The PPD sheet is sadly incomplete. Looks like a 460 will do 100 PPD/Watt. 560Ti will do a little better.

Alternatively, a pair of low-draw midrange GPUs could work, if you have 2 x16 PCI-E slots. A pair of 450s should (barely) work w/ your PSU, and would do about 24k PPD.
 
I only have a single PCIe 16x slot. I'ts an MSI P45-C51 mobo. The GTX560 might be too noisy, at least my Asus DirectCU II 560 Ti is. But some say that the reference cooler as used by EVGA and Zotac is relatively quiet.
 
The GTX560 might be too noisy, at least my Asus DirectCU II 560 Ti is. But some say that the reference cooler as used by EVGA and Zotac is relatively quiet.

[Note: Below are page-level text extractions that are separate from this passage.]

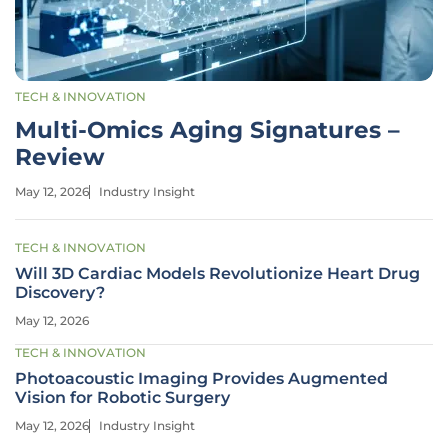
TECH & INNOVATION
Multi-Omics Aging Signatures –
Review
May 12, 2026
Industry Insight
TECH & INNOVATION
Will 3D Cardiac Models Revolutionize Heart Drug
Discovery?
May 12, 2026
TECH & INNOVATION
Photoacoustic Imaging Provides Augmented
Vision for Robotic Surgery
May 12, 2026
Industry Insight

even if by chance the single-fan coolers on reference EVGA's and Zotac's are quieter than your ASUS Direct CU II's dual-fan cooler at idle, there's no way that'll be the case under load (while folding).

in my experience, the only OEM non-reference coolers that are truly quiet enough for noise freaks like us are the Windforce coolers from Gigabyte's line of GPUs. everyone raves about how effective MSI's Twin Frozr II, Twin Frozr III, & Hawk series of coolers are, and i can't argue with that...but i will say that while they may do an excellent job of keeping GPUs cool, they sound like leaf blowers while in action. i can't speak for the coolers on ASUS's DCII & DCII TOP series GPUs b/c i've never experienced them myself. that said, if you want your GPU to remain virtually silent, you're going to have to invest in a beefier cooler (such as a triple-slot multi-fan cooler from Arctic Cooling)...and even w/ a guaranteed-to-be-quiet GPU cooler, you still might not be happy with your temps if your case doesn't breathe well enough.
 
Yes, we need Kepler mid-range GPUs for folding ASAP. Even if the PPD factor doesn't change much, power consumption looks to be almost half for the same performance. Needing to move that much less energy away from the GPU is what we really need for budget friendly quite and cool operation.